IF, head, shoulders, bust, hips, and feet all point the same direction, change something . Straight adds width and therefore weight.
Turn hips to shadow side to narrow, turn face to light, (short light) That's a start to creating an S curve composition.
I like shot #1 the most of the three, but I think cropping off a slight bit of the left side of the frame would strengthen the shot quite a bit. The second shot shows a lot of the old log to the left, and she's placed on the short side of the frame, looking out of the short side; this makes no sense, but I see it all the time as some type of rule of thirds idea is at play....but this is the wrong "third" placement for her. This is a shot of a log, with a lovely woman in the frame. The last shot, of the child, is okay, but the limb behind her and to the left is very distracting. i do however, like her enigmatic, child-like expression and the way she's holding the stuffed animal.
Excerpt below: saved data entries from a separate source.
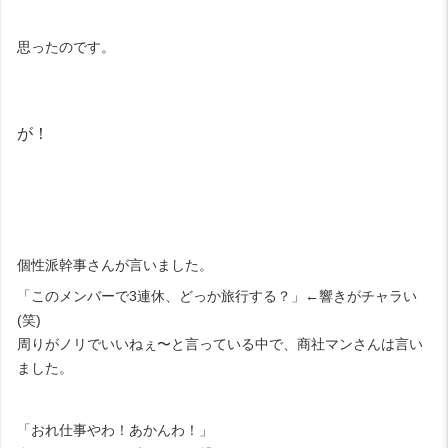
思ったのです。
が！
個性派幹事さんが言いました。
「このメンバーで3連休、どっか旅行する？」←響きがチャラい
(笑)
周りがノリでいいねぇ〜と言っている中で、商社マンさんは言い
ました。
「おれ仕事やわ！あかんわ！」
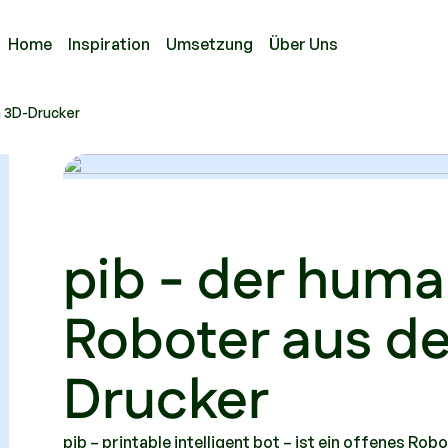
Home
Inspiration
Umsetzung
Über Uns
m 3D-Drucker
pib - der hum
Roboter aus d
Drucker
pib – printable intelligent bot – ist ein offenes R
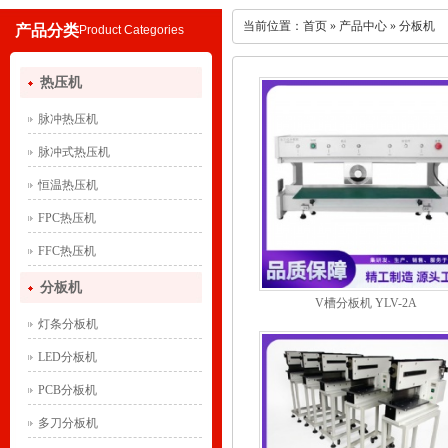
当前位置：
首页
»
产品中心
»
分板机
产品分类
Product Categories
热压机
脉冲热压机
脉冲式热压机
恒温热压机
FPC热压机
FFC热压机
分板机
V槽分板机 YLV-2A
灯条分板机
LED分板机
PCB分板机
多刀分板机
A little bit of rotation of #1, and a slight cropping and a bit less saturation and a bit less clarity make for a mostly pleasingView attachment 160979 shot. If anything, her left arm clutched against her body looks a little bit forced, but I do think the lighting you've created has a nice, warm quality to it...it looks like a very "modern", off-camera-strobe type shot, which is currently a thing people are doing a lot of, making this look very much like a second decade of the twenty-first century type of portrait.
My crop eliminated that distracting, upright snaggy wood thing on the left edge of the frame, and I think really allows the viewer to look more at her lovely features, without distraction from the background.